In this dissertation, we evaluate the potential of unsolicited Internet traffic, called Internet Background Radiation (IBR), to provide insights into address space usage and network conditions. IBR is primarily collected through darknets, which are blocks of IP addresses dedicated to collecting unsolicited traffic resulting from scans, backscatter, misconfigurations, and bugs. We expect these pervasively sourced components to yield visibility into networks that are hard to measure (e.g., hosts behind firewalls or not appearing in logs) with traditional active and passive techniques. Using the largest collections of IBR available to academic researchers, we test this hypothesis by: (1) identifying the phenomena that induce many hosts to send IBR, (2) characterizing the factors that influence our visibility, including aspects of the traffic itself and measurement infrastructure, and (3) extracting insights from 11 diverse case studies, after excluding obvious cases of sender inauthenticity.
Through IBR, we observe traffic from nearly every country, most ASes with routable prefixes, and millions of /24 blocks. Misconfigurations and bugs, often involving P2P networks, result in the widest coverage in terms of visible networks, though scanning traffic is applicable for in-depth and repeated analysis due to its large volume. We find, notwithstanding the extraordinary popularity of some IP addresses, similar observations using IBR collected in different darknets, and a predictable degradation using smaller darknets. Although the mix of IBR components evolves, our observations are consistent over time.

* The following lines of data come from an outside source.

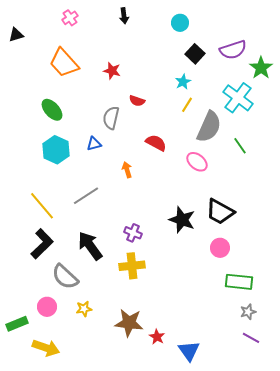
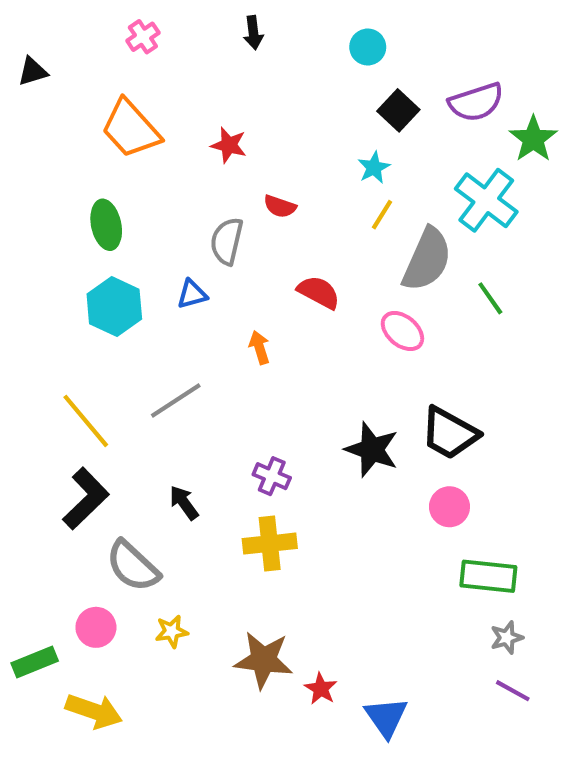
green ellipse: (52, 110) -> (106, 225), turned 30
black arrow: (90, 246) -> (184, 503), size x0.6

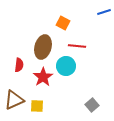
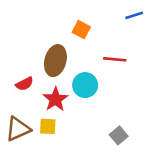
red line: (77, 46) -> (115, 59), moved
red semicircle: (19, 65) -> (24, 84), turned 56
yellow square: (37, 106) -> (48, 126), moved

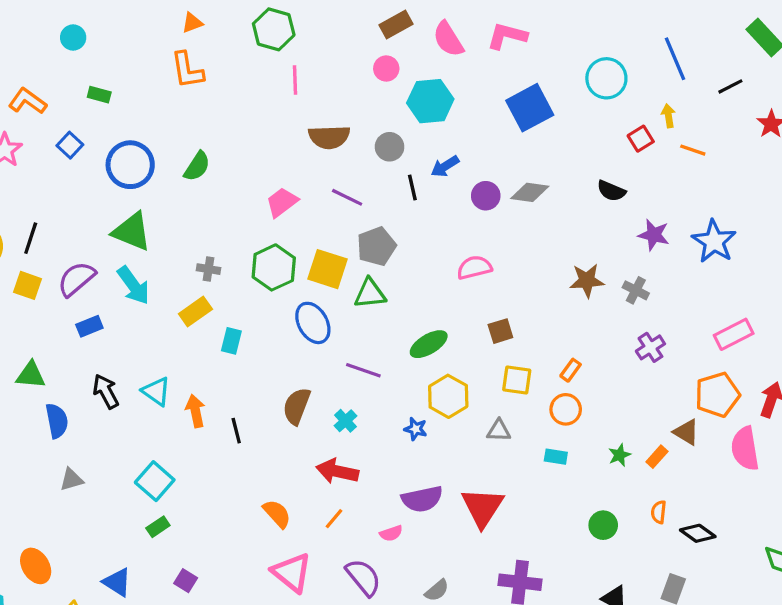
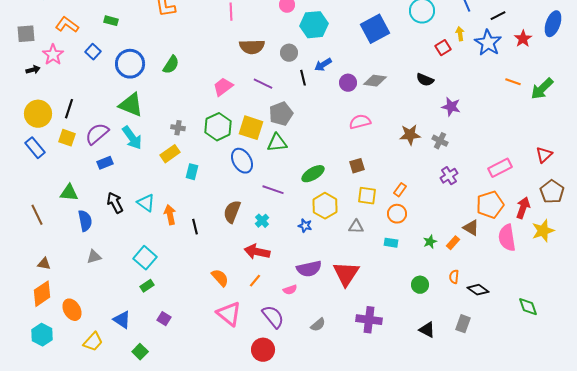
orange line: (693, 150) -> (513, 82), moved
blue star: (714, 241) -> (488, 43), moved
pink semicircle: (474, 267) -> (360, 122), moved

Our case studies highlight the versatility of IBR and help establish guidelines for when researchers should consider using unsolicited traffic for opportunistic network analysis. Based on our experience, IBR may assist in: corroborating inferences made through other datasets (e.g., DHCP lease durations) supplementing current state-of-the art techniques (e.g., IPv4 address space utilization), exposing weaknesses in other datasets (e.g., missing router interfaces), identifying abused resources (e.g., open resolvers), testing Internet tools by acting as a diverse traffic sample (e.g., uptime heuristics), and reducing the number of required active probes (e.g., path change inferences). In nearly every case study, IBR improves our analysis of an Internet-wide behavior. We expect future studies to reap similar benefits by including IBR.